Certainly, by helping out on the deposit, you will doubly help your daughter – most lenders now offer tiered mortgage interest rates… the more you pay off the property, the cheaper the rate. For instance, KBC Bank’s lowest tiered rate for new borrowers and switchers – 50% or less – is currently the best in the market at 3% if you open a current account with them.

Up to 60% it is 3.05%, over 60% and up to 80% the rate is 3.10% while the over 80% rate is 3.5%. Maximum threshold is 90% loan.

Your daughter will still need to both justify the mortgage applied for in terms of income capacity and ability to save. For instance, if she has been living at home, paying nothing for her own maintenance just partying and keeping herself in the luxury she’s hoping to maintain, then she may be in for a shock when those repayments start!

Lenders like to see some regular saving going on for precisely that reason – that it’s not a shock to the system. In your daughter’s case, she already has a savings record – so that is good.

She will also have to comply with the income requirements for the loan sought. There are two methods used – the multiples method ( up to 3½ times annual gross income ) or the Net Disposable Income (NDI) method ( what you have net after tax each month – all financial monthly commitments should not exceed c. 35% of your NDI – the balance of 65% is to live some quality of life)

She will also require independent advice on life cover – it is mandatory on home loans once you are under 50 years of age. Simple decreasing term should suit – this only pays out whatever the mortgage balance should she die. Only when dependents arrive should she consider taking out additional stand-alone separate life insurance. Being single and having to rely on her own income to pay for everything may prompt her to consider income protection.

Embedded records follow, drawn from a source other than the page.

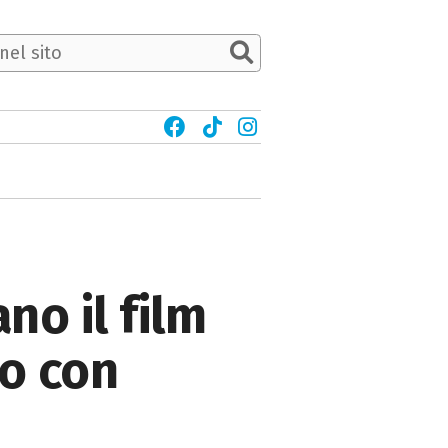
no il film
ro con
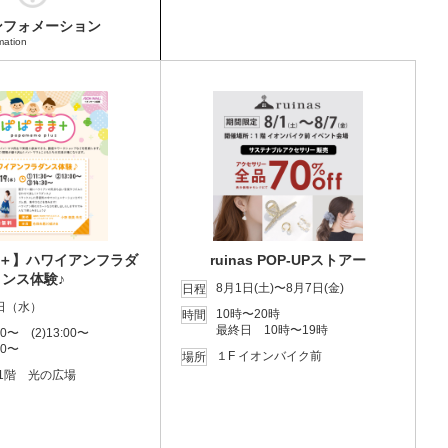
ンフォメーション
mation
＋】ハワイアンフラダ
ruinas POP-UPストアー
ンス体験♪
8月1日(土)〜8月7日(金)
日程
9日（水）
10時〜20時
時間
最終日 10時〜19時
:30〜 (2)13:00〜
30〜
１F イオンバイク前
場所
1階 光の広場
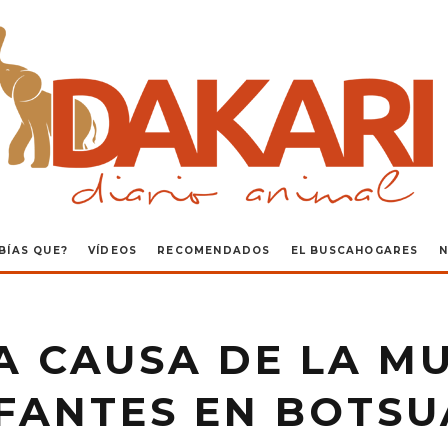
BÍAS QUE?
VÍDEOS
RECOMENDADOS
EL BUSCAHOGARES
N
A CAUSA DE LA MU
FANTES EN BOTS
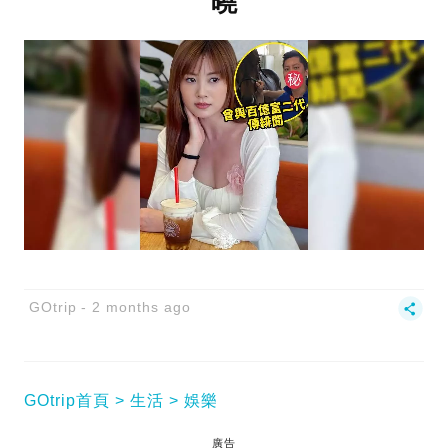
曉
GOtrip
2 months ago
GOtrip首頁
生活
娛樂
廣告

If for whatever reason she cannot work and she is incapacitated, that mortgage still has to be paid.

This insurance pays out 75% of her monthly income less any social welfare entitlements until her return to work or her pension kicks in. There are several options but the premiums paid attract tax relief – the only insurance policy that does outside of non-assignable life cover within a pension plan – at her marginal rate. Worth considering but would have to be budgeted for.

Buildings insurance will also be needed and the lender’s interest noted on the policy. She may want cover on what little furnishings and personal possessions she has. This can be incorporated into the insurance policy. In all cases, she should shop around for this.

Shopping around also should include the legal fees – simply because so and so has looked after generations of your family down the years is no longer acceptable if they are more expensive. Better in her pocket! Best of luck to you both.